SOURCE MATERIAL
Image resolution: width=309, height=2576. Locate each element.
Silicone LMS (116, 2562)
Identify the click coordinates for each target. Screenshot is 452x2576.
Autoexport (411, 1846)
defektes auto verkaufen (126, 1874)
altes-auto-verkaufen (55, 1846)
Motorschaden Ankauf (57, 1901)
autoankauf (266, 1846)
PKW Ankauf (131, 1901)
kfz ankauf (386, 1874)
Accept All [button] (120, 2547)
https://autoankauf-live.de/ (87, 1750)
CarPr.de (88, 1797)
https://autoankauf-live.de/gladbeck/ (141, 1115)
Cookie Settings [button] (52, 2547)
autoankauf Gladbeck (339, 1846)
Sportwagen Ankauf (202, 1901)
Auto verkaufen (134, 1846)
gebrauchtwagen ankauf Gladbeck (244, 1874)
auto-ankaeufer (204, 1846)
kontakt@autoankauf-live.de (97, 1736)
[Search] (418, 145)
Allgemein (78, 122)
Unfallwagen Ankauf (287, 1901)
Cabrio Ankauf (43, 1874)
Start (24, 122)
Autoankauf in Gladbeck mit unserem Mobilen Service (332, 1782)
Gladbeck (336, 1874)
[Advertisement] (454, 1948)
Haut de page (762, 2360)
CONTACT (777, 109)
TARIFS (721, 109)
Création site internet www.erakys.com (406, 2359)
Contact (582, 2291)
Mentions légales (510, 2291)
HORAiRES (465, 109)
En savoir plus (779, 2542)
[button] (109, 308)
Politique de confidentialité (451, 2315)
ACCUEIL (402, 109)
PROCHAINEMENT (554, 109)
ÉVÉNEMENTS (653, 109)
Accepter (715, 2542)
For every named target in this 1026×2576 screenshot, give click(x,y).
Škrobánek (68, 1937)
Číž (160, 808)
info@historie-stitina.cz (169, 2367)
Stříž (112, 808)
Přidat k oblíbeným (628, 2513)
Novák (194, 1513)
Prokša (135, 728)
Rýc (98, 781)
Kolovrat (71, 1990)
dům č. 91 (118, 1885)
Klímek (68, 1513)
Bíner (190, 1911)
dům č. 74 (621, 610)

EXERCISE GOAL
In the listing above, find the line containing "Accept All [button] (120, 2547)" and the line containing "Auto verkaufen (134, 1846)", then quote both, plus every line between them, exactly as written.

ANSWER FOR THIS EXERCISE
Accept All [button] (120, 2547)
https://autoankauf-live.de/ (87, 1750)
CarPr.de (88, 1797)
https://autoankauf-live.de/gladbeck/ (141, 1115)
Cookie Settings [button] (52, 2547)
autoankauf Gladbeck (339, 1846)
Sportwagen Ankauf (202, 1901)
Auto verkaufen (134, 1846)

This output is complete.